Meltdown over Frozen Recess
Published in ChicagoNow, January 24, 2014
My granddaughter, a second grader, was punished along with half of her classmates for playing on the ice during recess. I knew she would be among the violators brought in for breaking the rule and the ice. She loves to stomp on ice pretending to be Elsa from Frozen. Unfortunately, she lacks Elsa’s powers and had to suffer her punishment as a mere mortal.
The incident unleashed the great Ice-Gate debate at her elementary school. Like many urban schools, hers has very little outdoor play space. As a consequence of our cold and snowy winter, much of that space is covered with ice and therefore off-limits to the kids.
So here’s a recipe for disaster:
Take 100 second graders who have been cooped up day after day by temperatures too cold to have outdoor recess.
Add a full morning of seat-work.
Mix in a dash of standardized testing.
Stir up children by not permitting talking at lunch.
Blend in taking 5 minutes from the 20 allotted for play putting on full winter gear.
Now, send these 100 kids out to “play” in the small area designated as “safe” due to too much ice and snow.
That’s on a lucky day when it’s above 20 degrees and they can go out, as opposed to indoor recess days. A word about indoor “recess” at my granddaughter’s school. Generally, it consists of watching cartoons for 20 minutes. Sometimes, if the kids are lucky, they may get to play organized games that keep them relatively quiet and calm. A favorite seems to be “wax museum” in which the kids freeze in place. Not much opportunity to run off that pent up energy that comes from sitting all day racing to the top and cramming for common core tests. Or from taking hours of those tests.
While I’m at it, do the powers that be really think 20 minutes of free time is enough for 7-year-olds to take a break from all of the sitting they do?
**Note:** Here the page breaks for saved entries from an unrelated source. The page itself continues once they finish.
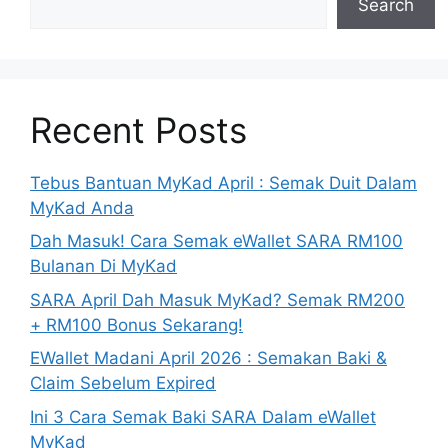
Search
Recent Posts
Tebus Bantuan MyKad April : Semak Duit Dalam
MyKad Anda
Dah Masuk! Cara Semak eWallet SARA RM100
Bulanan Di MyKad
SARA April Dah Masuk MyKad? Semak RM200
+ RM100 Bonus Sekarang!
EWallet Madani April 2026 : Semakan Baki &
Claim Sebelum Expired
Ini 3 Cara Semak Baki SARA Dalam eWallet
MyKad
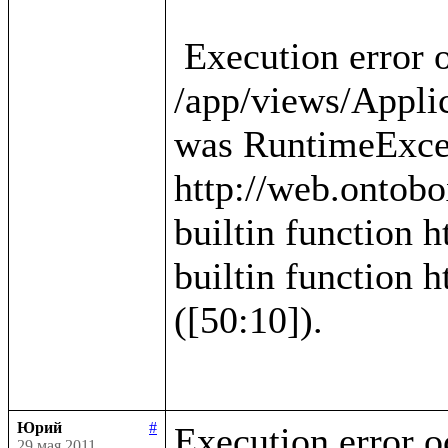
 Execution error occured in template 
/app/views/Applica
was RuntimeExcep
http://web.ontobo
builtin function h
builtin function h
([50:10]).

Юрий
#
Execution error o
29 мая 2011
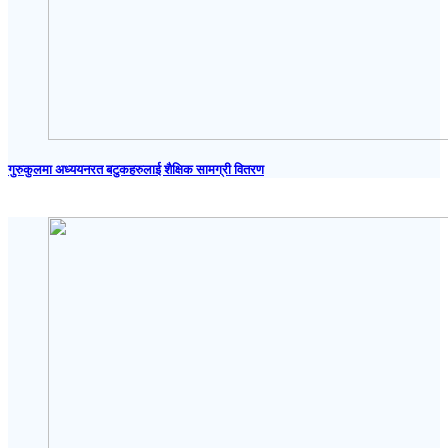
गुरुकुलमा अध्ययनरत बटुकहरुलाई शैक्षिक सामग्री वितरण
That's assuming the kids wolf down their lunches quietly and get to go outside. My granddaughter accepts this as the natural order of school life. She tells me the “lunch teachers” do not allow much talking while the kids eat, but they can “murmur” (her word). Then they get to go out to “play” by standing on a small playground mostly covered by forbidden ice. How sad!
Over a year ago, the American Academy of Pediatrics described recess as “a critical time for development and social interaction,” and emphasized the importance of physical activity and breaks between periods of cognitive learning. Based on research starting in 2007, the AAP concluded that, in addition to providing much needed physical activity, recess, “really affects social, emotional and cognitive development in a much deeper way than we’d expected … It helps children practice conflict resolution if we allow them unstructured play, and it lets them come back to class more ready to learn and less fidgety.”
The report also condemns the practice of punishing children for poor behavior by withholding recess because “these students are precisely those who may potentially benefit the most from the break that recess represents.”
The educational reformers would have us believe parents agree that limited recess time is the proper way to educate our children so they can learn enough stuff to ensure prosperous futures. Have you heard the commercial for STEM (Science, Technology, Engineering, Math) encouraging children to get started on this path at middle school science fairs? Apparently, many parents want something different for their children’s educations.
Over 40 online parental comments were generated by Ice-Gate, all in favor of more recess, more play, and more breaks from the joyless academic work keeping their children in their seats all day. They were far more worried about the lack of opportunity for play and unstructured time than about safety due to ice and snow. They said things like “let kids be kids” and talked about how sad it was that everything is considered a liability today, even playing.
My daughter summed it up when she wrote,
“When I attended this school over 30 years ago, we had two recess times in addition to a 45-minute lunch … What has changed? Lawsuits and parental anxiety have done away with the freedoms children used to have to play and walk to and from school. No Child Left Behind and standardization of education with its obsessive focus on test scores did away with the recess times. Does spending more time in the classroom doing seat-work lead to greater productivity? No. Are children missing out on parts of development that are important and actually lead them to be better functioning adults? Yes.”
Parents will be meeting this morning with the principal and representatives from the school district to advocate for their children’s right to play. They will be seeking short-term solutions to the challenges brought on by the cold and icy winter. The parents also hope to find long-term solutions to giving over 500 children enough time and space to run and play freely during their school day. Bravo! I applaud these efforts to stand up for what children deserve and need.
It seems most parents would rather see more of Michelle Obama’s Everybody Move at their school and less of President Obama’s Race to the Top (unless children are literally allowed to race around freely at recess).